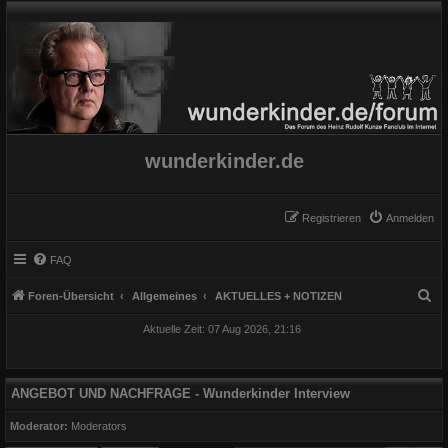
wunderkinder.de
Registrieren
Anmelden
FAQ
S
Foren-Übersicht
Allgemeines
AKTUELLES + NOTIZEN
u
Aktuelle Zeit: 07 Aug 2026, 21:16
c
h
e
ANGEBOT UND NACHFRAGE - Wunderkinder Interview
Moderator:
Moderators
-*-
__What is being asked__
What is needed is an exact copy of all the data, with no images in it.

__Response to the task__
wunderkinder.de
Registrieren
Anmelden
FAQ
S
Foren-Übersicht
Allgemeines
AKTUELLES + NOTIZEN
u
Aktuelle Zeit: 07 Aug 2026, 21:16
c
h
e
ANGEBOT UND NACHFRAGE - Wunderkinder Interview
Moderator:
Moderators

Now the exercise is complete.